To listen to Barry is to hear echoes of Tuchel, particularly when it comes to Team England. “If you build a band and you put 11 lead singers on the stage and throw them one mic, will they produce top music?” Barry says. “I’m pretty sure it won’t happen. You need drummers, guitars, backing singers. What we try to build here is a team because a team wins titles. It’s not just about putting what everyone perceives to be the best 11 players on the pitch together.
“Who you are and what you represent is far more important than what you do. What I mean by what you do is the Xs and Ys – move here, do this, play here, do that. In international football, you will never create a team that can play the way the Barcelona of old did or the recent Manchester City. But if you can create something … a brotherhood, an energy between each other then that is the petrol in the car in international football.
“We have 360-degree profiling of all the players – psychological, technical, tactical, physical. We don’t view them as just individual players but how they interact with each other. How will this player affect this player psychologically? How can he play with him tactically?
“On the psychological side, there is a subjective element. What do we feel about this character? But we have psychologists that work with us and we have metrics that can give us scoring systems in games. They’re about body language, how the players behave and interact. Whether they give information in a way to tell somebody what to do … to support them in a poor moment.”

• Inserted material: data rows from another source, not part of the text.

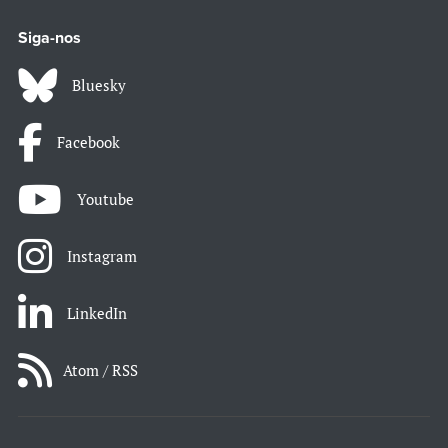
Siga-nos
Bluesky
Facebook
Youtube
Instagram
LinkedIn
Atom / RSS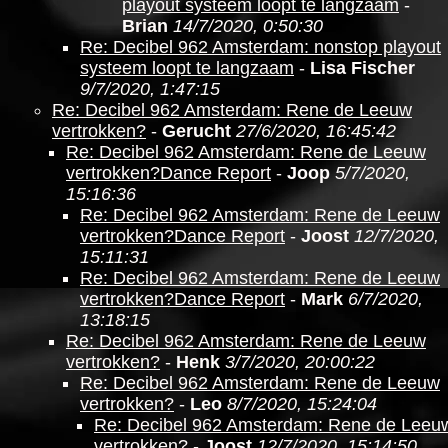
playout systeem loopt te langzaam
-
Brian
14/7/2020, 0:50:30
Re: Decibel 962 Amsterdam: nonstop playout
systeem loopt te langzaam
-
Lisa Fischer
9/7/2020, 1:47:15
Re: Decibel 962 Amsterdam: Rene de Leeuw
vertrokken?
-
Gerucht
27/6/2020, 16:45:42
Re: Decibel 962 Amsterdam: Rene de Leeuw
vertrokken?Dance Report
-
Joop
5/7/2020,
15:16:36
Re: Decibel 962 Amsterdam: Rene de Leeuw
vertrokken?Dance Report
-
Joost
12/7/2020,
15:11:31
Re: Decibel 962 Amsterdam: Rene de Leeuw
vertrokken?Dance Report
-
Mark
6/7/2020,
13:18:15
Re: Decibel 962 Amsterdam: Rene de Leeuw
vertrokken?
-
Henk
3/7/2020, 20:00:22
Re: Decibel 962 Amsterdam: Rene de Leeuw
vertrokken?
-
Leo
8/7/2020, 15:24:04
Re: Decibel 962 Amsterdam: Rene de Leeu
vertrokken?
-
Joost
12/7/2020, 15:14:50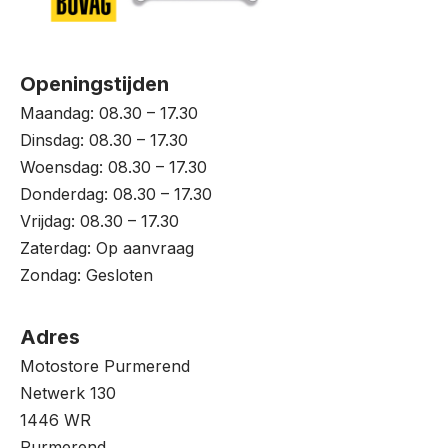
Openingstijden
Maandag: 08.30 – 17.30
Dinsdag: 08.30 – 17.30
Woensdag: 08.30 – 17.30
Donderdag: 08.30 – 17.30
Vrijdag: 08.30 – 17.30
Zaterdag: Op aanvraag
Zondag: Gesloten
Adres
Motostore Purmerend
Netwerk 130
1446 WR
Purmerend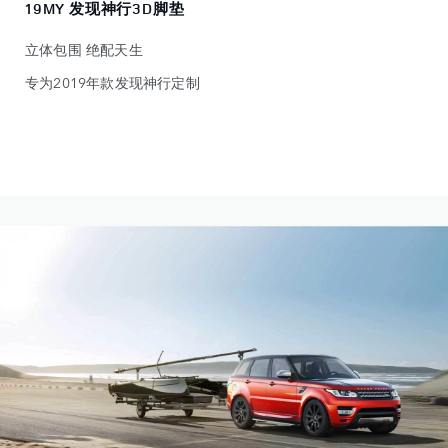
19MY 发现神行3D脚垫
立体包围 绝配天生
专为2019年款发现神行定制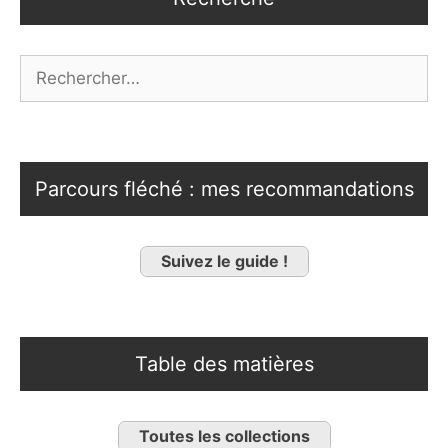
Rechercher :
Parcours fléché : mes recommandations
Suivez le guide !
Table des matières
Toutes les collections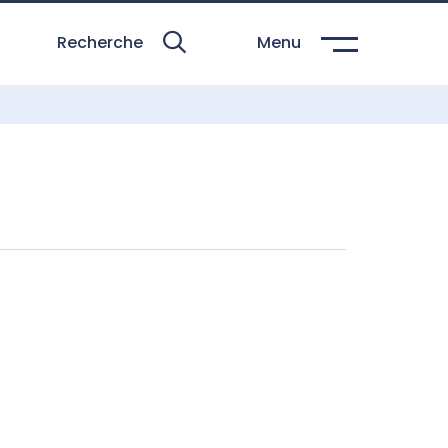
Recherche
Menu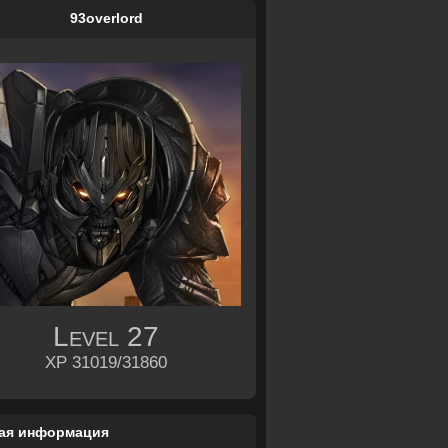
93overlord
Level
27
XP 31019/31860
ая информация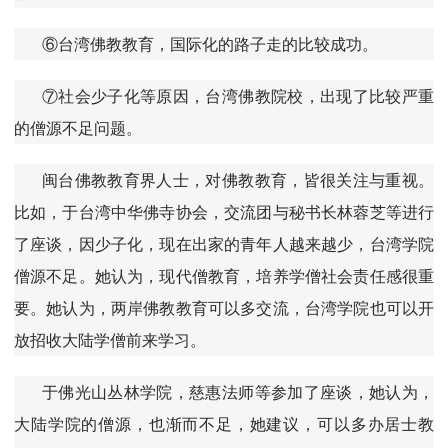
⑥台湾佛教教育，国际化的路子走的比较成功。
⑦社会少子化等原因，台湾佛教院校，出现了比较严重
的僧源不足问题。
闽台佛教教育界人士，对佛教教育，皆很关注与重视。
比如，于台湾中华佛寺协会，交流团与秘书长林蓉芝等进行
了座谈，因少子化，现在出家的青年人越来越少，台湾学院
僧源不足。她认为，现代僧教育，培养学僧社会责任感很重
要。她认为，两岸佛教教育可以多交流，台湾学院也可以开
放招收大陆学僧前来学习。
于佛光山丛林学院，慈惠法师等参加了座谈，她认为，
大陆学院的僧源，也渐而不足，她建议，可以多办居士教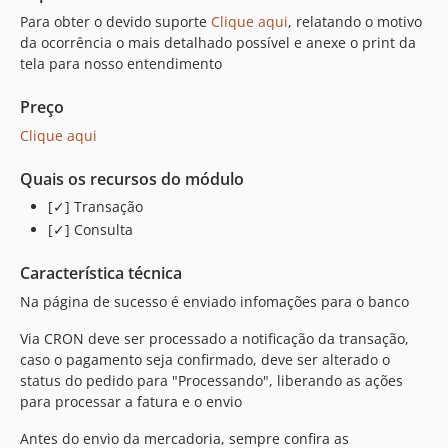
Para obter o devido suporte
Clique aqui
, relatando o motivo
da ocorrência o mais detalhado possível e anexe o print da
tela para nosso entendimento
Preço
Clique aqui
Quais os recursos do módulo
[✓] Transação
[✓] Consulta
Característica técnica
Na página de sucesso é enviado infomações para o banco
Via CRON deve ser processado a notificação da transação,
caso o pagamento seja confirmado, deve ser alterado o
status do pedido para "Processando", liberando as ações
para processar a fatura e o envio
Antes do envio da mercadoria, sempre confira as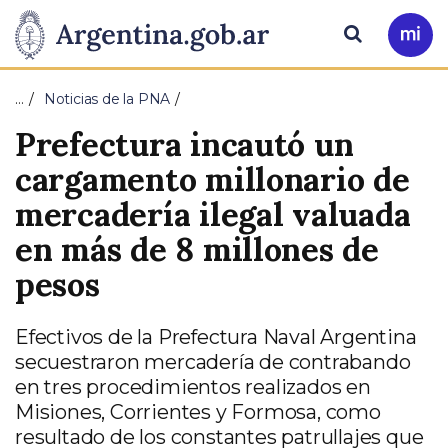
Pasar al contenido principal
Presidencia
Buscar
Ir
a
de
Mi
…
Noticias de la PNA
Arg
la
Prefectura incautó un
Nación
cargamento millonario de
mercadería ilegal valuada
en más de 8 millones de
pesos
Efectivos de la Prefectura Naval Argentina
secuestraron mercadería de contrabando
en tres procedimientos realizados en
Misiones, Corrientes y Formosa, como
resultado de los constantes patrullajes que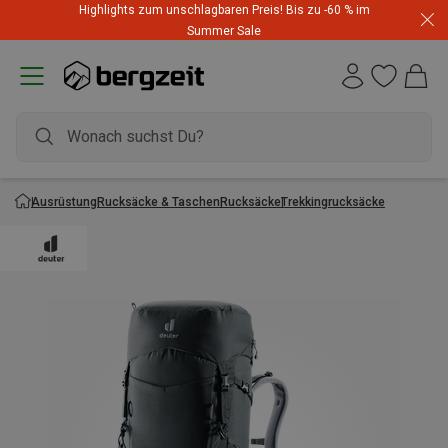
Highlights zum unschlagbaren Preis! Bis zu -60 % im
Summer Sale
Ausrüstung
Rucksäcke & Taschen
Rucksäcke
Trekkingrucksäcke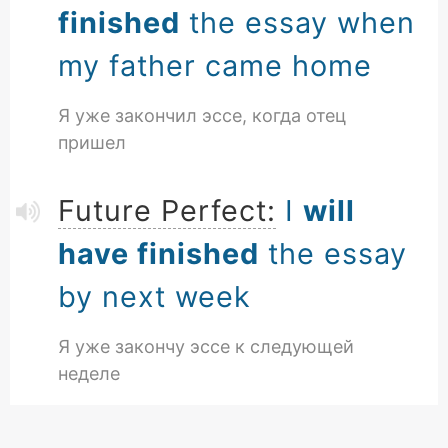
finished
the essay when
my father came home
Я уже закончил эссе, когда отец
пришел
Future Perfect:
I
will
have finished
the essay
by next week
Я уже закончу эссе к следующей
неделе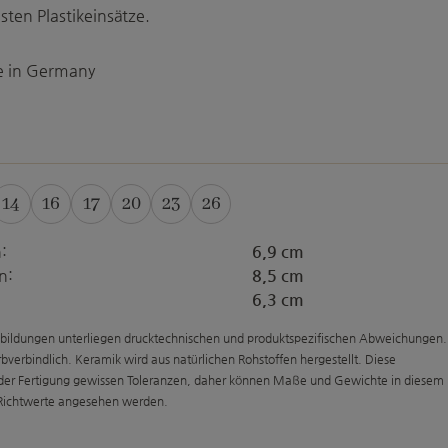
sten Plastikeinsätze.
 in Germany
uswählen
14
16
17
20
23
26
ese Option ist zurzeit nicht verfügbar.)
(Diese Option ist zurzeit nicht verfügbar.)
(Diese Option ist zurzeit nicht verfügbar.)
(Diese Option ist zurzeit nicht verfügb
(Diese Option ist zurzeit nicht ve
(Diese Option ist zurzeit nic
:
6,9 cm
n:
8,5 cm
6,3 cm
bildungen unterliegen drucktechnischen und produktspezifischen Abweichungen.
arbverbindlich. Keramik wird aus natürlichen Rohstoffen hergestellt. Diese
 der Fertigung gewissen Toleranzen, daher können Maße und Gewichte in diesem
 Richtwerte angesehen werden.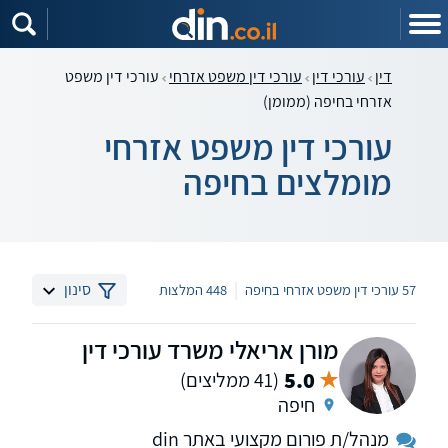
דין
עורכי דין
עורכי דין משפט אזרחי
עורכי דין משפט
אזרחי בחיפה (ממומן)
עורכי דין משפט אזרחי
מומלצים בחיפה
|
סינון
57 עורכי דין משפט אזרחי בחיפה
448 המלצות
מורן אריאלי משרד עורכי דין
5.0
(41 ממליצים)
חיפה
מנהל/ת פורום מקצועי באתר din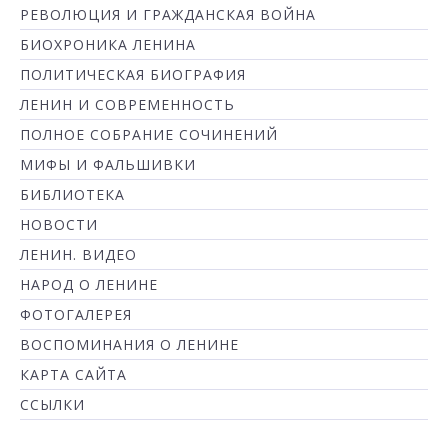
РЕВОЛЮЦИЯ И ГРАЖДАНСКАЯ ВОЙНА
БИОХРОНИКА ЛЕНИНА
ПОЛИТИЧЕСКАЯ БИОГРАФИЯ
ЛЕНИН И СОВРЕМЕННОСТЬ
ПОЛНОЕ СОБРАНИЕ СОЧИНЕНИЙ
МИФЫ И ФАЛЬШИВКИ
БИБЛИОТЕКА
НОВОСТИ
ЛЕНИН. ВИДЕО
НАРОД О ЛЕНИНЕ
ФОТОГАЛЕРЕЯ
ВОСПОМИНАНИЯ О ЛЕНИНЕ
КАРТА САЙТА
ССЫЛКИ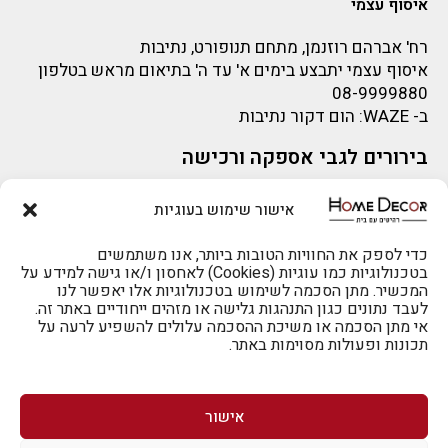
איסוף עצמי
רח' אברהם רוזנמן, מתחם תנופורט, נתיבות
איסוף עצמי יתבצע בימים א' עד ה' בתיאום מראש בטלפון
08-9999880
ב-
WAZE
: הום דקור נתיבות
בירורים לגבי אספקה ורכישה
בירור לגבי אספקה -ניתן לפנות למייל:
sigal@home-decor.co.il
אישור שימוש בעוגיות
פניות לפני רכישה – ניתן לפנות למייל: omer@home-
להזמנות 073-2002666
decor.co.il
כדי לספק את החוויות הטובות ביותר, אנו משתמשים
בטכנולוגיות כמו עוגיות (Cookies) לאחסון ו/או גישה למידע על
המכשיר. מתן הסכמה לשימוש בטכנולוגיות אלו יאפשר לנו
לעבד נתונים כגון התנהגות גלישה או מזהים ייחודיים באתר זה.
אי מתן הסכמה או משיכת ההסכמה עלולים להשפיע לרעה על
תכונות ופעולות מסוימות באתר.
לרכישה טלפונית: 073-2002666
אישור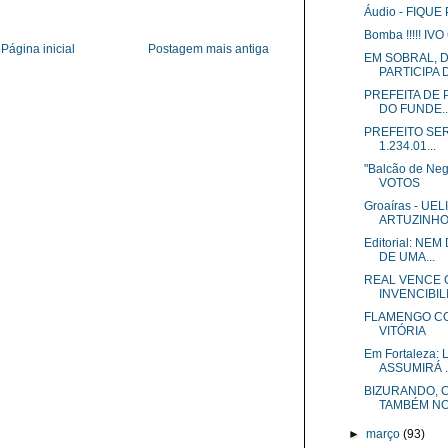
Áudio - FIQUE
Bomba !!!!! I
Página inicial
Postagem mais antiga
EM SOBRAL, 
PARTICIPA D
PREFEITA DE 
DO FUNDE..
PREFEITO SE
1.234.01...
"Balcão de Ne
VOTOS
Groaíras - U
ARTUZINHO
Editorial: N
DE UMA...
REAL VENCE 
INVENCIBILI
FLAMENGO CO
VITÓRIA
Em Fortaleza:
ASSUMIRÁ ..
BIZURANDO, 
TAMBÉM NO 
►
março
(93)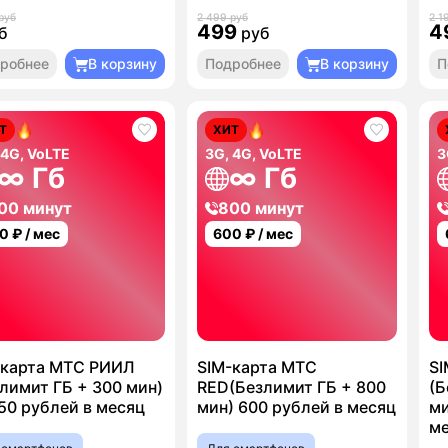
руб
2 499 руб
2 1
499
4
б
руб
робнее
В корзину
Подробнее
В корзину
П
Т
ХИТ
 4G, VoLTE
3G, 4G, VoLTE
3
∞ Гб
∞ Гб
00 минут
800 минут
0
₽ / мес
600
₽ / мес
-карта МТС РИИЛ
SIM-карта МТС
SI
лимит ГБ + 300 мин)
RED(Безлимит ГБ + 800
(Б
50 рублей в месяц
мин) 600 рублей в месяц
ми
м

The heat is on and, as Barry knows, it will only be hotter next summer. “It is our job to build a heat-proof game model that can be successful,” he says, which will take in selections, rotations and substitutions. “We’ll look at the metrics from the Club World Cup in the US last summer when Chelsea were successful. It already gives us a lift to know that English teams can go out there, play their style and do good.
“But what I would say is that even if you build the top heat-proof model, the environments out there do not facilitate world-class football. So for me, it’s going to be a tournament of moments. You’re not going to see the best team playing the best football. The team that wins the World Cup will be one of moments and, to say it again, it will be a team – because you’re going to have to suffer.
“It will be the team that has this ‘Bring it on’ mentality. It’s hot. Bring it on. We’ve got late flights. Bring it on. We play eight games, not seven. Bring it on. There’s a storm. Bring it on. We’ve got a flight with time difference. Bring it on. Bring it on. Bring it on.”